Brazilin induces apoptosis and G2/M arrest via inactivation of histone deacetylase in multiple myeloma U266 cells
Kim, B.; Kim, S.-H.; Jeong, S.-J.; Sohn, E.J.; Jung, J.H.; Lee, M.H.; Kim, S.-H.
Journal of Agricultural and Food Chemistry 60(39): 9882-9889
Although brazilin [7,11b-dihydrobenz(b)indeno[1,2-d]pyran-3,6a,9,10(6H)-tetrol] isolated from Caesalpinia sappan was known to have various biological activities, including anti-inflammation, antibacteria, and antiplatelet aggregation, there is no report yet on its anticancer activity. In the present study, the anticancer mechanism of brazilin was elucidated in human multiple myeloma U266 cells. We found that brazilin significantly inhibited the activity of histone deacetylases (HDACs), transcription factors involved in the regulation of apoptosis and cell cycle arrest in U266 cells. Consistently, brazilin enhanced acetylation of histone H3 at Lys 23, indicating activation of histone acetyltransferase (HAT), and also suppressed the expressions of HDAC1 and HDAC2 at both protein and mRNA levels. Additionally, brazilin significantly increased the number of sub-G1 cell population and terminal deoxynucleotidyl transferase dUTP nick end labeling (TUNEL)-positive cells undergoing apoptosis and also activated caspase-3 and regulated the expression of Bcl-2 family proteins, including Bax, Bcl-x(L), and Bcl-2 in U266 cells, indicating that brazilin induces apoptosis through the mitochondria-dependent pathway. Interestingly, cell cycle analysis revealed that brazilin induced G2/M phase arrest along with apoptosis induction. Consistently, brazilin attenuated the expression of cyclin-dependent kinases (CDKs), such as cyclin D1, cyclin B1, and cyclin E, and also activated p21 and p27 in U266 cells.

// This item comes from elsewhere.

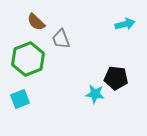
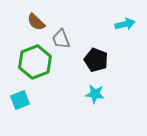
green hexagon: moved 7 px right, 3 px down
black pentagon: moved 20 px left, 18 px up; rotated 15 degrees clockwise
cyan square: moved 1 px down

Furthermore, HAT inhibitor anacardic acid reversed activation of acetyl-histone H3 and cleavage of PARP induced by brazilin, while pan-caspase inhibitor Z-VAD-FMK001 did not affect the expression of HDAC induced by brazilin that brazilin mediates apoptosis via inactivation of HDAC in U266 cells. Notably, brazilin significantly potentiated the cytotoxic effect of standard chemotherapeutic agents, such as bortezomib or doxorubicin, in U266 cells. When our findings are taken together, they suggest that brazilin has potential as a chemotherapeutic agent alone or in combination with an anticancer agent for multiple myeloma treatment.